ECLI:NL:RBMAA:2008:BD3933
Rechtbank Maastricht
- Eerste aanleg - meervoudig
- Rechtspraak.nl
Veroordeling wegens openlijke geweldpleging met vrijspraak voor diefstal met geweld
In deze strafzaak, behandeld door de Rechtbank Maastricht op 23 mei 2008, is de verdachte veroordeeld voor openlijke geweldpleging tegen een slachtoffer, terwijl de primair ten laste gelegde diefstal met geweld niet bewezen kon worden. De zaak betreft een incident dat plaatsvond op 28 oktober 2006 in Hoensbroek, waar de verdachte samen met anderen het slachtoffer op straat heeft beroofd van zijn telefoon en beurs. De rechtbank heeft de zaak inhoudelijk behandeld op de zitting van 9 mei 2008, waar de officier van justitie en de verdediging hun standpunten hebben gepresenteerd. De officier van justitie eiste een onvoorwaardelijke gevangenisstraf van twaalf maanden, terwijl de verdediging pleitte voor vrijspraak van zowel de primair als subsidiair ten laste gelegde feiten, vanwege het ontbreken van wettig en overtuigend bewijs.
De rechtbank heeft vastgesteld dat het slachtoffer, terwijl hij zich in een café bevond, door de verdachte en medeverdachten werd benaderd en later op straat werd vastgepakt en op de grond geduwd. De rechtbank oordeelde dat er voldoende bewijs was voor openlijke geweldpleging, maar dat de diefstal niet bewezen kon worden, omdat er onvoldoende bewijs was dat de verdachte de telefoon en beurs daadwerkelijk had weggenomen.

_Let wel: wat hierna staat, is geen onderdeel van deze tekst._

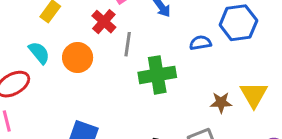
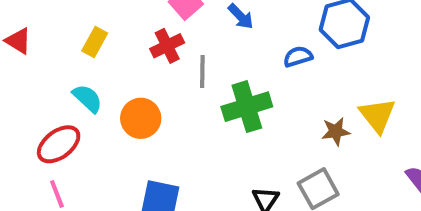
red cross: (104, 22) -> (167, 46), turned 30
orange circle: (78, 58) -> (141, 118), moved

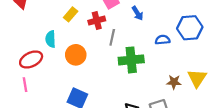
yellow rectangle: (95, 42) -> (71, 14), moved
cyan semicircle: (87, 98) -> (51, 39), turned -147

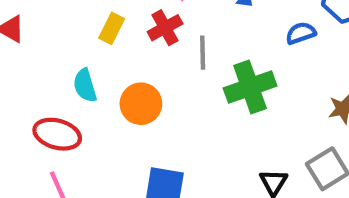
red ellipse: (31, 60) -> (57, 134), turned 55

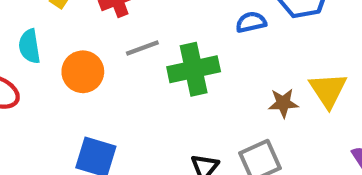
gray line: (203, 53) -> (142, 48), moved, turned 64

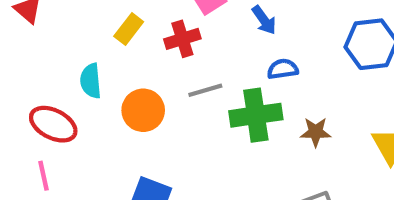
blue semicircle: (251, 22) -> (283, 69), moved
brown star: (283, 103) -> (316, 132), moved

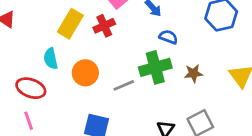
yellow rectangle: (129, 29) -> (70, 24), size x1.5
blue semicircle: (283, 69) -> (168, 37), turned 36
gray line: (205, 90) -> (124, 85), moved

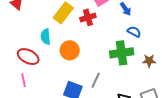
gray line: (124, 85) -> (96, 80), moved, turned -49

De rechtbank heeft de verdachte daarom vrijgesproken van de diefstal, maar heeft hem wel veroordeeld tot een werkstraf van 100 uur, met aftrek van het voorarrest naar rato van 2 uur per dag. De benadeelde partij werd niet-ontvankelijk verklaard in zijn vordering tot schadevergoeding, omdat deze onvoldoende was onderbouwd.

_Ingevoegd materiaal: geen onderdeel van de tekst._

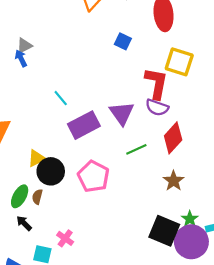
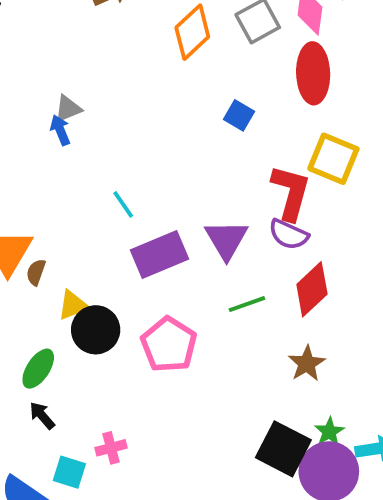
brown semicircle: (37, 197) -> (36, 272), moved
pink cross: (65, 238) -> (111, 448), turned 35

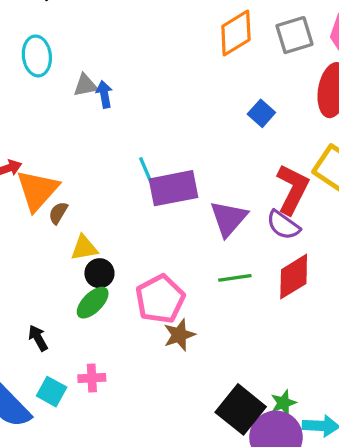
gray triangle: (68, 109) -> (85, 85), moved
purple rectangle: (159, 254) -> (174, 188), moved
black circle: (96, 330) -> (99, 273), size x0.7
brown star: (307, 364) -> (179, 335), moved
green ellipse: (38, 369) -> (93, 303), moved

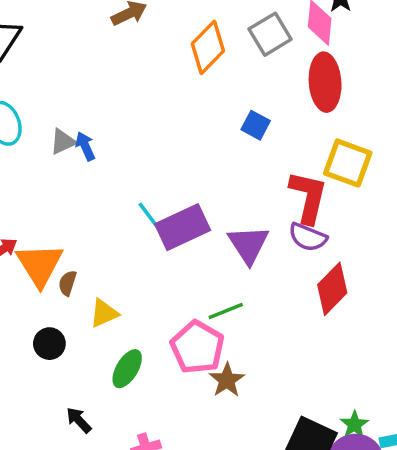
black circle: (99, 273) -> (49, 344), moved
green line: (235, 278) -> (226, 311), moved

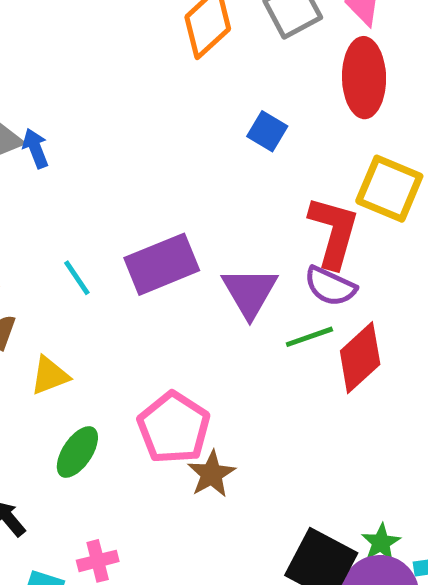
cyan line: (148, 215) -> (77, 278), moved
green line: (226, 311) -> (309, 337), moved

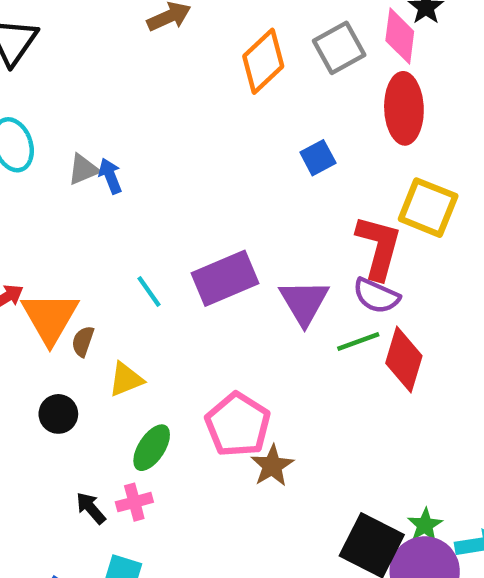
blue square: (267, 131) -> (318, 158), turned 32
red diamond: (360, 358) -> (404, 360), turned -30
pink cross: (98, 561) -> (134, 502), moved

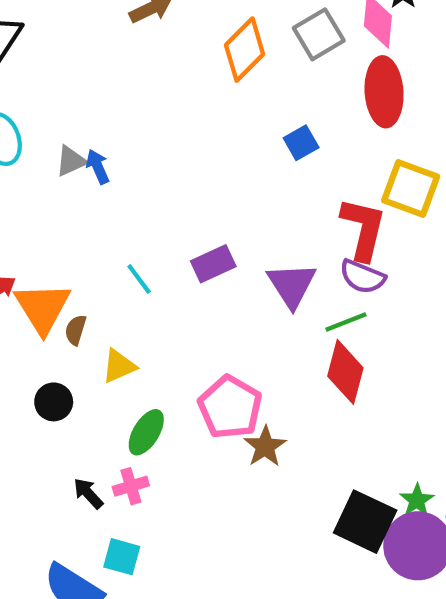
purple rectangle: (225, 278) -> (213, 264), size x0.7
red diamond: (404, 360) -> (345, 372), moved

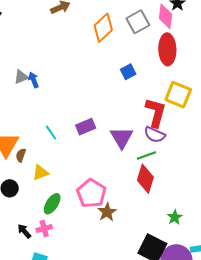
green star: (417, 500) -> (175, 217), moved

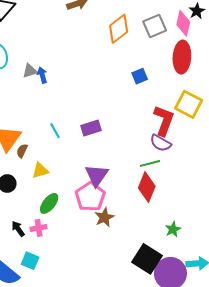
purple triangle: (122, 138) -> (97, 175), moved

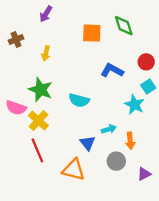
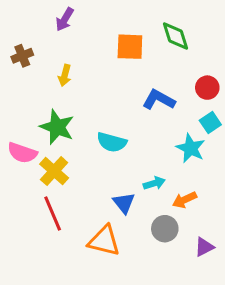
orange arrow: (130, 141) -> (185, 200), turned 70

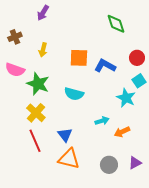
orange square: (130, 47) -> (79, 58), moved
pink semicircle: (22, 153) -> (15, 70), moved
blue triangle: (124, 203) -> (65, 135), moved
gray circle: (165, 229) -> (109, 165), moved

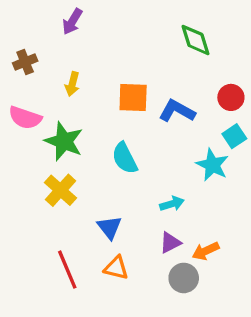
cyan semicircle: (74, 94) -> (125, 158), turned 48
orange arrow: (122, 132) -> (206, 251), moved
red line: (35, 141) -> (67, 270), moved
orange triangle: (69, 159) -> (116, 268), size x0.7
purple triangle: (135, 163) -> (170, 243), moved

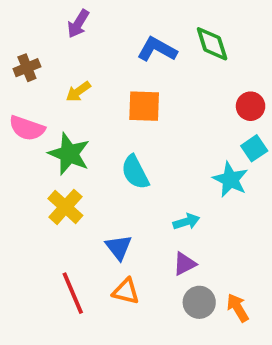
yellow arrow: (72, 84) -> (78, 92), turned 40
blue L-shape: (177, 111) -> (157, 49), moved
orange arrow: (206, 251) -> (238, 308), moved, turned 84

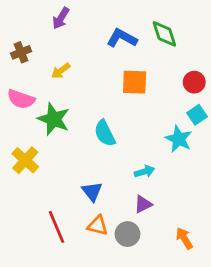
orange square: (144, 106) -> (135, 82), moved
yellow cross: (65, 207) -> (25, 160), moved
gray circle: (199, 302) -> (127, 234), moved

De rechtbank heeft bij de strafoplegging rekening gehouden met de omstandigheden van de zaak, waaronder het feit dat de verdachte een blanco strafblad heeft en dat het feit al enige tijd geleden heeft plaatsgevonden. De rechtbank benadrukte dat geweld niet de juiste manier is om conflicten op te lossen en dat de verdachte en zijn medeverdachte het slachtoffer in een bedreigende situatie hebben gebracht. De uitspraak is gedaan door een meervoudige kamer, bestaande uit drie rechters, en is openbaar uitgesproken op 23 mei 2008.